Martedì, 04 Aprile 2017

Dopo il manoscritto di Giuseppe Bodini, i richordi di Pietro Ghizzardi e le difficoltà di Nerone, accomunati da una sorta di origine geografica e dal medesimo desiderio di tramandare ai posteri ricordi e considerazioni, rimaniamo in zona per occuparci di Clelia Marchi e del suo lenzuolo.

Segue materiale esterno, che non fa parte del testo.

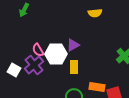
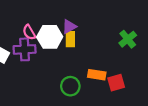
purple cross: (34, 65) -> (25, 49), turned 36
yellow rectangle: (74, 67) -> (70, 39), moved

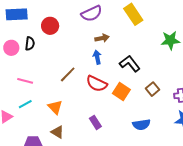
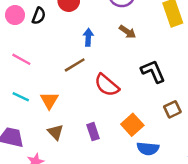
brown arrow: (102, 38) -> (127, 32), turned 32
blue arrow: (97, 57) -> (88, 37), moved
orange square: (121, 91) -> (132, 125), moved
cyan line: (25, 104) -> (21, 97), moved, turned 40
brown triangle: (57, 132) -> (55, 132), moved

Contadina di Poggio Rusco, classe 1912, nel 1992 vide realizzarsi il grande sogno, la trasposizione su carta di quanto aveva scritto per una quasi un secolo su uno dei lenzuoli del corredo matrimoniale, largo più di due metri e lungo non molto di più. Un po’ quanto fatto per una vita, seppur in forme diverse, da Arnoldo Mondadori, nativo anch’esso di Poggio Rusco, paese che per l’occasione diventa “ombelico del mondo”. Nel novembre del 1989 Luca Formenton, nipote del grande editore, in visita al paese della bassa mantovana, sente parlare per la prima volta del “libro scritto su un lenzuolo”. Quando vede l’opera e incontra l’autrice, comprende di trovarsi di fronte a un’eccezionale prova d’amore per il libro e per la narrazione, un’impresa di scrittura unica, che meritava di essere portata all’attenzione del grande pubblico1. Nel 1992 esce infatti per la Fondazione Arnoldo e Alberto Mondadori la prima edizione di Gnanca na busia (Neanche una bugia).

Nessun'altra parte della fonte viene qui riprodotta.